> [What this task involves] Your task is to return all of the entries below exactly, leaving out each picture.

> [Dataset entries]
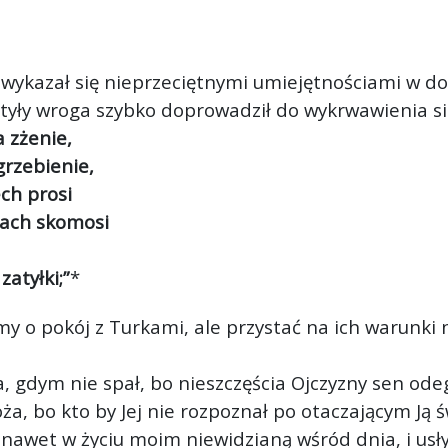
 wykazał się nieprzeciętnymi umiejętnościami w 
tyły wroga szybko doprowadził do wykrwawienia się
 zżenie,
grzebienie,
ech prosi
rach skomosi
atyłki;”
*
my o pokój z Turkami, ale przystać na ich warunki
, gdym nie spał, bo nieszczęścia Ojczyzny sen ode
a, bo kto by Jej nie rozpoznał po otaczającym Ją ś
 nawet w życiu moim niewidzianą wśród dnia, i usł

> [Result of this exercise]
 wykazał się nieprzeciętnymi umiejętnościami w 
tyły wroga szybko doprowadził do wykrwawienia się
 zżenie,
grzebienie,
ech prosi
rach skomosi
atyłki;”
*
my o pokój z Turkami, ale przystać na ich warunki
, gdym nie spał, bo nieszczęścia Ojczyzny sen ode
a, bo kto by Jej nie rozpoznał po otaczającym Ją ś
 nawet w życiu moim niewidzianą wśród dnia, i usł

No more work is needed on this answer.